Available records:
——————

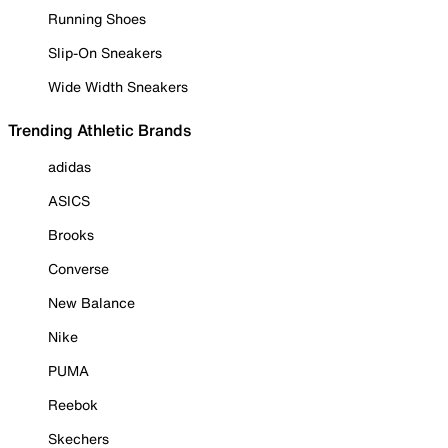
Running Shoes
Slip-On Sneakers
Wide Width Sneakers
Trending Athletic Brands
adidas
ASICS
Brooks
Converse
New Balance
Nike
PUMA
Reebok
Skechers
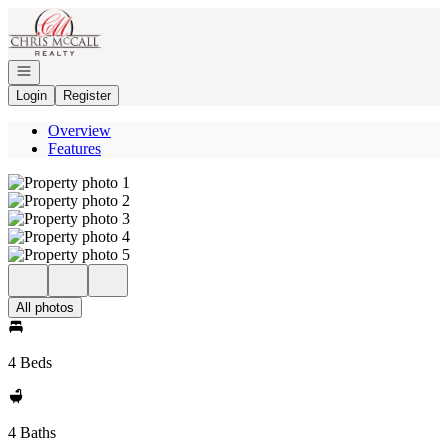
Go to: Homepage
Open navigation
Login
Register
Overview
Features
All photos
4 Beds
4 Baths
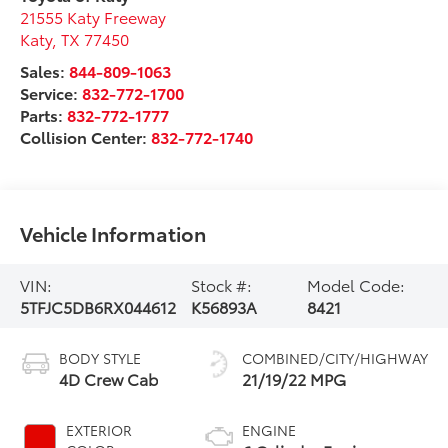
21555 Katy Freeway
Katy
,
TX
77450
Sales:
844-809-1063
Service:
832-772-1700
Parts:
832-772-1777
Collision Center:
832-772-1740
Vehicle Information
VIN:
Stock #:
Model Code:
5TFJC5DB6RX044612
K56893A
8421
BODY STYLE
COMBINED/CITY/HIGHWAY
4D Crew Cab
21/19/22 MPG
EXTERIOR
ENGINE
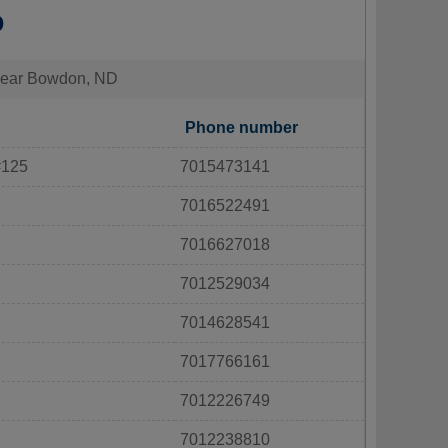
D
s near Bowdon, ND
Phone number
#125
7015473141
7016522491
7016627018
7012529034
7014628541
7017766161
7012226749
7012238810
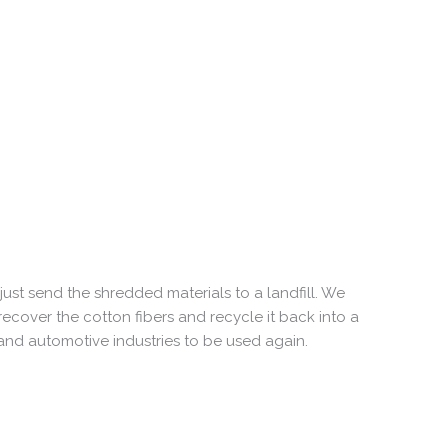
ust send the shredded materials to a landfill. We
 recover the cotton fibers and recycle it back into a
 and automotive industries to be used again.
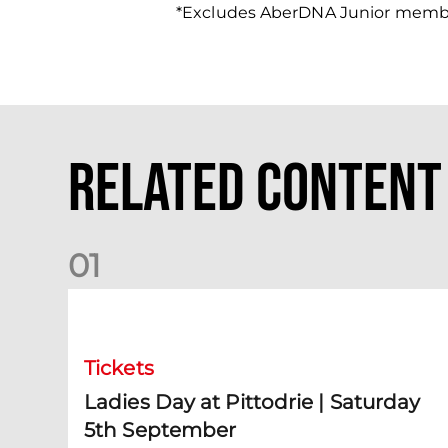
*Excludes AberDNA Junior memb
Related Content
0
1
Ladies Day at Pittodrie | Saturday 5th September
Tickets
Ladies Day at Pittodrie | Saturday
5th September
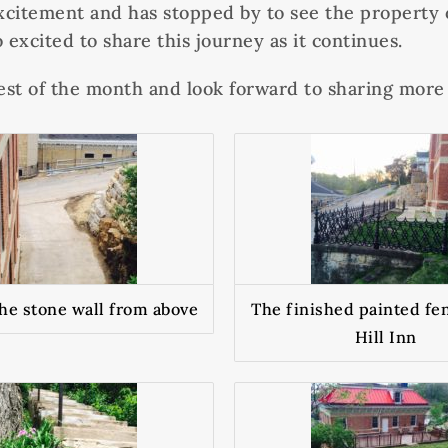
citement and has stopped by to see the property o
 excited to share this journey as it continues.
est of the month and look forward to sharing mor
the stone wall from above
The finished painted fen
Hill Inn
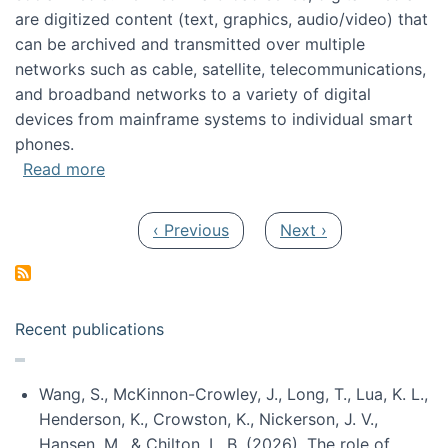
are digitized content (text, graphics, audio/video) that
can be archived and transmitted over multiple
networks such as cable, satellite, telecommunications,
and broadband networks to a variety of digital
devices from mainframe systems to individual smart
phones.
about HICSS 2014 Digital and Social Media T
Read more
Pagination
Previous page
Next page
‹ Previous
Next ›
Recent publications
Wang, S., McKinnon-Crowley, J., Long, T., Lua, K. L.,
Henderson, K., Crowston, K., Nickerson, J. V.,
Hansen, M., & Chilton, L. B. (2026). The role of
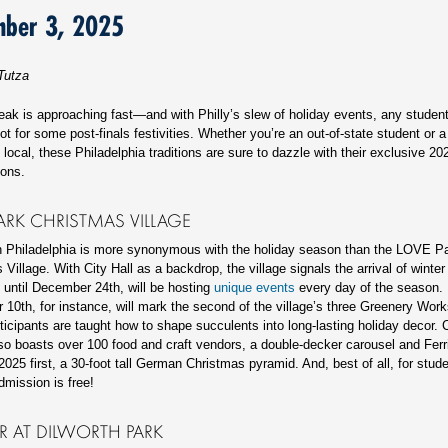
mber 3, 2025
Tutza
eak is approaching fast—and with Philly’s slew of holiday events, any student
ot for some post-finals festivities. Whether you’re an out-of-state student or a
local, these Philadelphia traditions are sure to dazzle with their exclusive 2
tions.
ARK CHRISTMAS VILLAGE
n Philadelphia is more synonymous with the holiday season than the LOVE P
Village. With City Hall as a backdrop, the village signals the arrival of winter
, until December 24th, will be hosting
unique events
every day of the season.
10th, for instance, will mark the second of the village’s three Greenery Wor
ticipants are taught how to shape succulents into long-lasting holiday decor.
lso boasts over 100 food and craft vendors, a double-decker carousel and Ferr
 2025 first, a 30-foot tall German Christmas pyramid. And, best of all, for stud
dmission is free!
R AT DILWORTH PARK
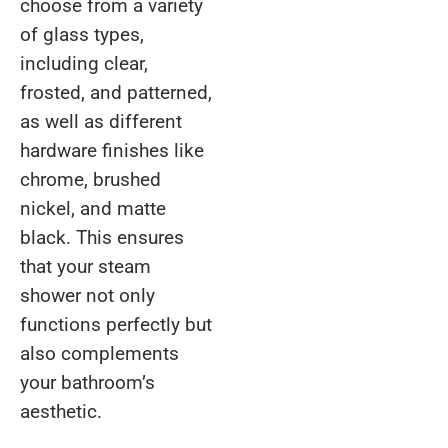
choose from a variety
of glass types,
including clear,
frosted, and patterned,
as well as different
hardware finishes like
chrome, brushed
nickel, and matte
black. This ensures
that your steam
shower not only
functions perfectly but
also complements
your bathroom’s
aesthetic.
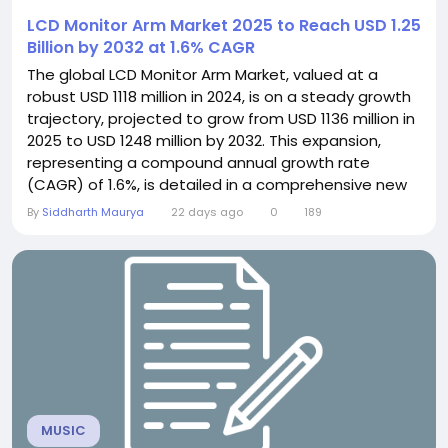
LCD Monitor Arm Market 2025 to Reach USD 1.25
Billion by 2032 at 1.6% CAGR
The global LCD Monitor Arm Market, valued at a
robust USD 1118 million in 2024, is on a steady growth
trajectory, projected to grow from USD 1136 million in
2025 to USD 1248 million by 2032. This expansion,
representing a compound annual growth rate
(CAGR) of 1.6%, is detailed in a comprehensive new
report published by Semiconductor Insight. The
By
Siddharth Maurya
22 days ago
0
189
study underscores the pivotal role these flexible
mounting solutions play in transforming modern
workspaces by enhancing ergonomics and
optimizing...
MUSIC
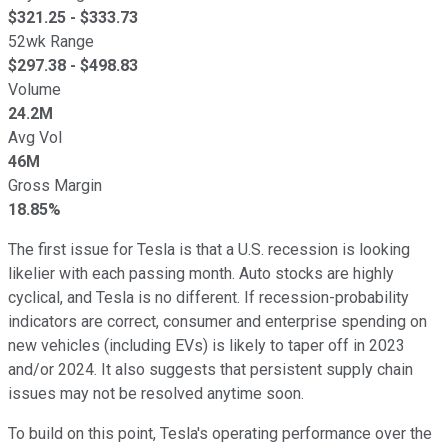
$
321.25
- $
333.73
52wk Range
$
297.38
- $
498.83
Volume
24.2M
Avg Vol
46M
Gross Margin
18.85%
The first issue for Tesla is that a U.S. recession is looking
likelier with each passing month. Auto stocks are highly
cyclical, and Tesla is no different. If recession-probability
indicators are correct, consumer and enterprise spending on
new vehicles (including EVs) is likely to taper off in 2023
and/or 2024. It also suggests that persistent supply chain
issues may not be resolved anytime soon.
To build on this point, Tesla's operating performance over the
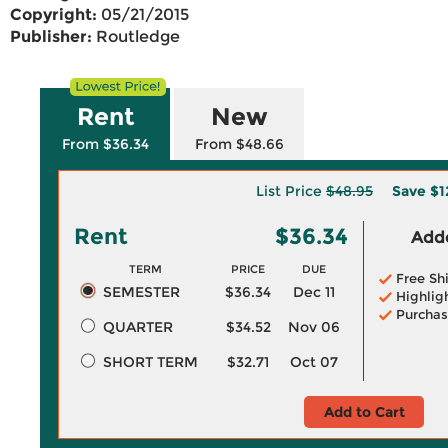
Copyright:
05/21/2015
Publisher:
Routledge
Rent
New
From $36.34
From $48.66
List Price
$48.95
Save
$1
Rent
$36.34
Adde
TERM
PRICE
DUE
Free Sh
SEMESTER
$36.34
Dec 11
Highlig
Purchas
QUARTER
$34.52
Nov 06
SHORT TERM
$32.71
Oct 07
Add to Cart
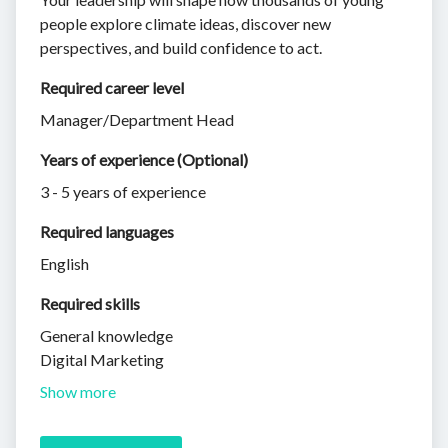
people explore climate ideas, discover new
perspectives, and build confidence to act.
Required career level
Manager/Department Head
Years of experience (Optional)
3 - 5 years of experience
Required languages
English
Required skills 
General knowledge
Digital Marketing
Show more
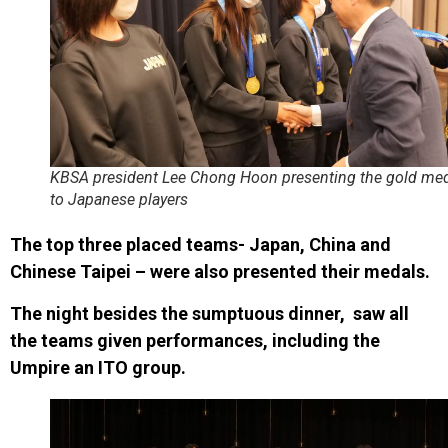
KBSA president Lee Chong Hoon presenting the gold me
to Japanese players
The top three placed teams- Japan, China and
Chinese Taipei – were also presented their medals.
The night besides the sumptuous dinner, saw all
the teams given performances, including the
Umpire an ITO group.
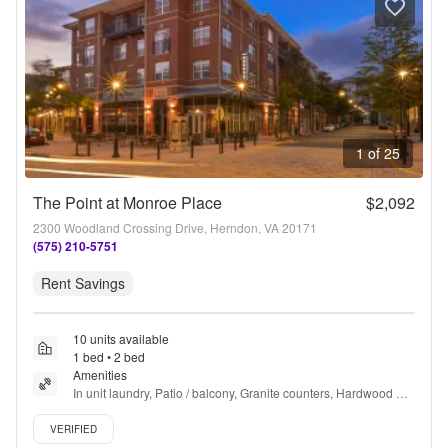
1 of 25
The Point at Monroe Place
$2,092
2300 Woodland Crossing Drive, Herndon, VA 20171
(575) 210-5751
Rent Savings
10 units available
1 bed • 2 bed
Amenities
In unit laundry, Patio / balcony, Granite counters, Hardwood 
floors, Dishwasher, Pet friendly + more
Verified listing
VERIFIED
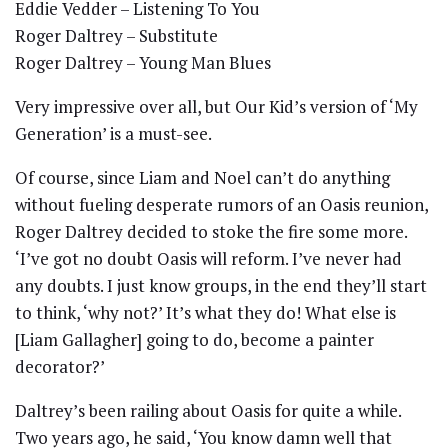
Eddie Vedder – Listening To You
Roger Daltrey – Substitute
Roger Daltrey – Young Man Blues
Very impressive over all, but Our Kid’s version of ‘My
Generation’ is a must-see.
Of course, since Liam and Noel can’t do anything
without fueling desperate rumors of an Oasis reunion,
Roger Daltrey decided to stoke the fire some more.
‘I’ve got no doubt Oasis will reform. I’ve never had
any doubts. I just know groups, in the end they’ll start
to think, ‘why not?’ It’s what they do! What else is
[Liam Gallagher] going to do, become a painter
decorator?’
Daltrey’s been railing about Oasis for quite a while.
Two years ago, he said, ‘You know damn well that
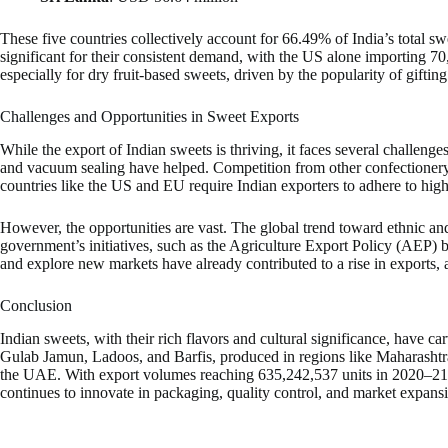
These five countries collectively account for 66.49% of India’s total s
significant for their consistent demand, with the US alone importing 
especially for dry fruit-based sweets, driven by the popularity of gifting
Challenges and Opportunities in Sweet Exports
While the export of Indian sweets is thriving, it faces several challeng
and vacuum sealing have helped. Competition from other confectionery pr
countries like the US and EU require Indian exporters to adhere to high
However, the opportunities are vast. The global trend toward ethnic and
government’s initiatives, such as the Agriculture Export Policy (AEP)
and explore new markets have already contributed to a rise in exports,
Conclusion
Indian sweets, with their rich flavors and cultural significance, have c
Gulab Jamun, Ladoos, and Barfis, produced in regions like Maharashtra
the UAE. With export volumes reaching 635,242,537 units in 2020–21 (
continues to innovate in packaging, quality control, and market expansio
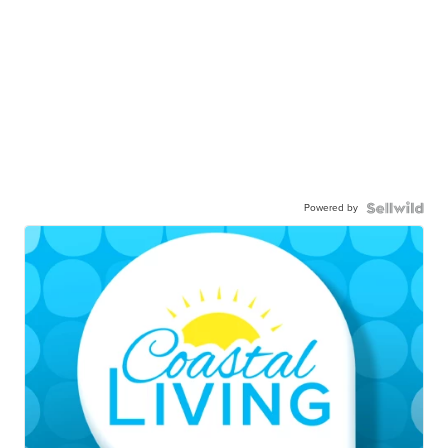
Powered by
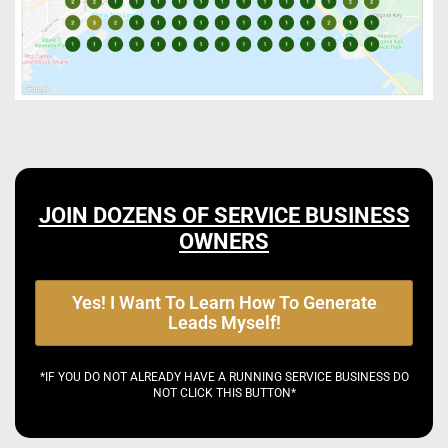
JOIN DOZENS OF SERVICE BUSINESS
OWNERS
Yes! I Want To Learn How To Generate
Leads Myself!
*IF YOU DO NOT ALREADY HAVE A RUNNING SERVICE BUSINESS DO
NOT CLICK THIS BUTTON*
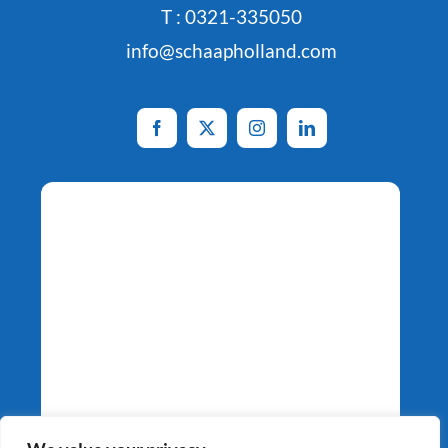
T : 0321-335050
info@schaapholland.com
Potato Specialists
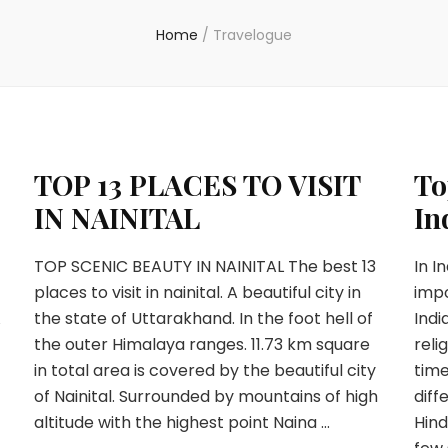
Home
/
Travelogue
TOP 13 PLACES TO VISIT
To
IN NAINITAL
In
TOP SCENIC BEAUTY IN NAINITAL The best 13
In I
places to visit in nainital. A beautiful city in
impo
A
the state of Uttarakhand. In the foot hell of
Indi
the outer Himalaya ranges. 11.73 km square
reli
in total area is covered by the beautiful city
time
of Nainital. Surrounded by mountains of high
diff
altitude with the highest point Naina …
Hind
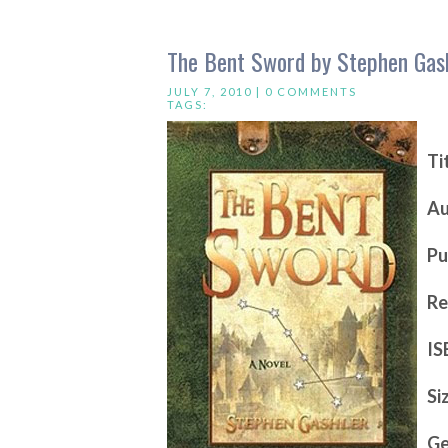
The Bent Sword by Stephen Gas
JULY 7, 2010 |
0 COMMENTS
TAGS:
Ti
Au
Pu
Re
IS
Si
Ge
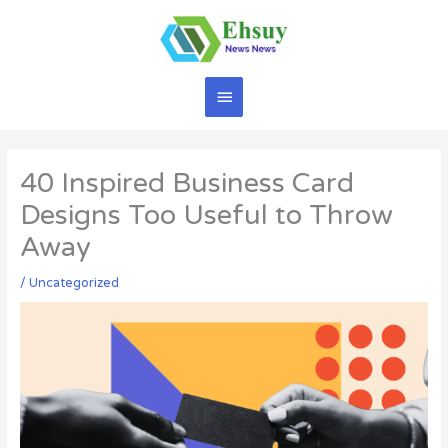
Skip
to
content
Main
Menu
40 Inspired Business Card
Designs Too Useful to Throw
Away
/
Uncategorized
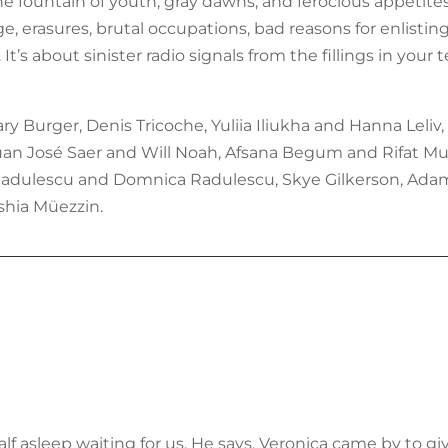
he fountain of youth, gray dawns, and ferocious appetites.
 erasures, brutal occupations, bad reasons for enlisting
. It’s about sinister radio signals from the fillings in y
 Burger, Denis Tricoche, Yuliia Iliukha and Hanna Leliv,
 Juan José Saer and Will Noah, Afsana Begum and Rifat Mu
 Radulescu and Domnica Radulescu, Skye Gilkerson, Adam 
shia Müezzin.
f asleep waiting for us. He says, Veronica came by to g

——————

Wherever a line of the entries holds the string "Philadelphia", copy that line.

Exercise result:
local, these Philadelphia traditions are sure to dazzle with their exclusive 2
n Philadelphia is more synonymous with the holiday season than the LOVE P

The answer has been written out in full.